● **Brief**: Only lines holding "được" are wanted; copy each of them from the records below.

┌──

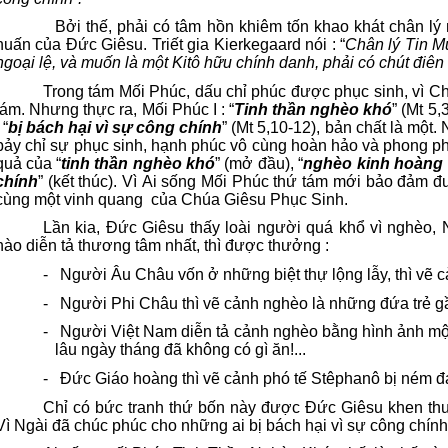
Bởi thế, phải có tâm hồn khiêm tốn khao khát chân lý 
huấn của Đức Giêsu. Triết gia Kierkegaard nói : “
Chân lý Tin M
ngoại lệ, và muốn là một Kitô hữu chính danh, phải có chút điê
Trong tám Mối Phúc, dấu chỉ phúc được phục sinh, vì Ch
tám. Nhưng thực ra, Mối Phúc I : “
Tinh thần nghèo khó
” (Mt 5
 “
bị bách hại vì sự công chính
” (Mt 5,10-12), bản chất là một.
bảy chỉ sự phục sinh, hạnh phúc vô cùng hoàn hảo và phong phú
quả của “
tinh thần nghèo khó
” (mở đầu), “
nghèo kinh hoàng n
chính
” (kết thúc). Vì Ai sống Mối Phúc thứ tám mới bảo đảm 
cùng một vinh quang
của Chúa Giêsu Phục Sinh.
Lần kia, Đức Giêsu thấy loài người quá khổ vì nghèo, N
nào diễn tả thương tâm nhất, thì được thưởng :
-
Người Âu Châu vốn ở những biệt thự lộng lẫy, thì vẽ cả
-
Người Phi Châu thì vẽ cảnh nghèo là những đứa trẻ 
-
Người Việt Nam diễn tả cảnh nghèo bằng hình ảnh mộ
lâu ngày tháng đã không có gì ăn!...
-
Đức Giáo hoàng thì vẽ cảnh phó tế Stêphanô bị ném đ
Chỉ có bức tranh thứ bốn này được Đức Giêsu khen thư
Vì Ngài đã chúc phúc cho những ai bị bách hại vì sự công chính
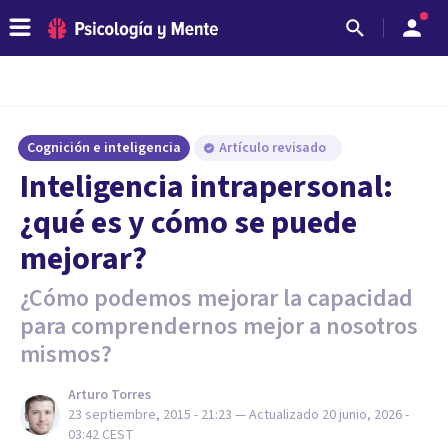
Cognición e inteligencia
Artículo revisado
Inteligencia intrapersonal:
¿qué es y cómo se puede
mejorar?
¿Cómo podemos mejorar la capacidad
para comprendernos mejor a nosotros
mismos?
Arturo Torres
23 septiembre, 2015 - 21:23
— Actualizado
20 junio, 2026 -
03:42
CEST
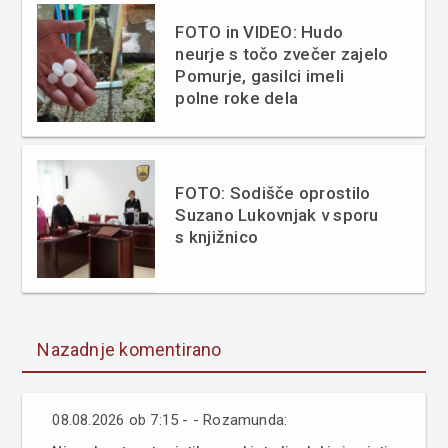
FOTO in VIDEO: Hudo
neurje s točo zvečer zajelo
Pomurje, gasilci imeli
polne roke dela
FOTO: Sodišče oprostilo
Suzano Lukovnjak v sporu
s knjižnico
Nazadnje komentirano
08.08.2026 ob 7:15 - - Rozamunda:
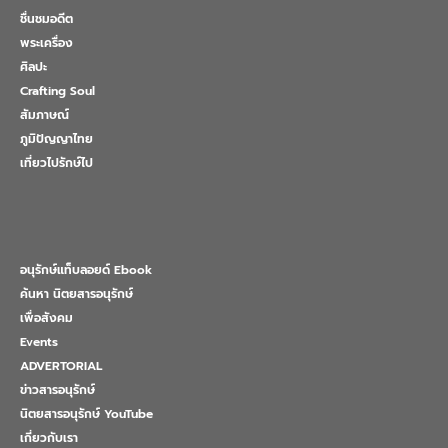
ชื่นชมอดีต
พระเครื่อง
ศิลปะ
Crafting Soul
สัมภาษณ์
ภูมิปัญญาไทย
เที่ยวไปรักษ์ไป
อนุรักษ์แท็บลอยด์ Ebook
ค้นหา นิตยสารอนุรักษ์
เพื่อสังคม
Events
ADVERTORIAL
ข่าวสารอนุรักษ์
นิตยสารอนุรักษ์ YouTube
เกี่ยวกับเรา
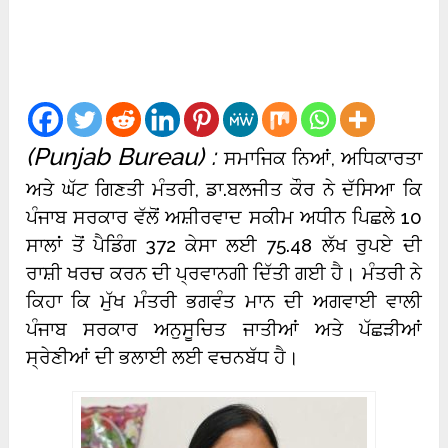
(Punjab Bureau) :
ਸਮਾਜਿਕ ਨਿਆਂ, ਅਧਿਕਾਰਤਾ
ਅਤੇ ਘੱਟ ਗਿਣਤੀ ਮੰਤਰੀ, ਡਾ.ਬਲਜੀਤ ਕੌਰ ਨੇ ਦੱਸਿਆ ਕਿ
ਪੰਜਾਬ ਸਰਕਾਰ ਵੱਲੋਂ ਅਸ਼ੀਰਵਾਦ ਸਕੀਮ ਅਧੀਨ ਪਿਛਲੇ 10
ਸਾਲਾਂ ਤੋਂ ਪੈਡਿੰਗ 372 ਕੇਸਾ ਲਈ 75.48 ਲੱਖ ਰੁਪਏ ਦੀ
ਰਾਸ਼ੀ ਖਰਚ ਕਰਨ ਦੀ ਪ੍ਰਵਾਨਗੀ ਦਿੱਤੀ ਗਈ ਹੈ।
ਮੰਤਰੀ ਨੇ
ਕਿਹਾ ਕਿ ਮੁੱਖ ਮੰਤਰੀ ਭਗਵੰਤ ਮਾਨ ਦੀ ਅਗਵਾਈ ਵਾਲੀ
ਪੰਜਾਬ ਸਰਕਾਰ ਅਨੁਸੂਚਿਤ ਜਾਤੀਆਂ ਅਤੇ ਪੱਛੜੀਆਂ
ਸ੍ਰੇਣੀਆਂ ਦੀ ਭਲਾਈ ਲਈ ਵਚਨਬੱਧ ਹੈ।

└──
┌──

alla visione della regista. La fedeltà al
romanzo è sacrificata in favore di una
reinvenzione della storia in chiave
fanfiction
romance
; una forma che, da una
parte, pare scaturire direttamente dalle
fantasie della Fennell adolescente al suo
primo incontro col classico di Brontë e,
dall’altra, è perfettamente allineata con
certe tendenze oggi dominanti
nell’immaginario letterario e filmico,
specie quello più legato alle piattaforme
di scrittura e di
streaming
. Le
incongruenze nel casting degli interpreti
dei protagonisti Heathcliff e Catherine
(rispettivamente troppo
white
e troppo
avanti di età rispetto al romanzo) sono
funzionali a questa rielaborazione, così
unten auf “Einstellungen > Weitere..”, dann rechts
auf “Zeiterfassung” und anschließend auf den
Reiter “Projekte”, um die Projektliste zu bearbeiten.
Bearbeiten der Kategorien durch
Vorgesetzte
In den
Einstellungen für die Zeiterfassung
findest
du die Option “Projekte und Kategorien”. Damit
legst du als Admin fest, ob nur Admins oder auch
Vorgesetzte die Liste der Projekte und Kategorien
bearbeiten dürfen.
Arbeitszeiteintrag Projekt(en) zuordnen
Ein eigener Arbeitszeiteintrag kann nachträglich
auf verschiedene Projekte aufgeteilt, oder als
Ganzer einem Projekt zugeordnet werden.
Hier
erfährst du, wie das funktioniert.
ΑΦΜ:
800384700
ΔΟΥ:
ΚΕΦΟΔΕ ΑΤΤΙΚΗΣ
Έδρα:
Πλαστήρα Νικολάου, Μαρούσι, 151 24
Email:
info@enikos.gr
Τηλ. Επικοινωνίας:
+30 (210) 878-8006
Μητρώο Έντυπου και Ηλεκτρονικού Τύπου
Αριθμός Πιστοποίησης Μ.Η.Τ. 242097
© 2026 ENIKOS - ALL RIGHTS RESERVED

└──

● **Exercise response**:
Trong tám Mối Phúc, dấu chỉ phúc được phục sinh, vì Ch
nào diễn tả thương tâm nhất, thì được thưởng :
Chỉ có bức tranh thứ bốn này được Đức Giêsu khen thư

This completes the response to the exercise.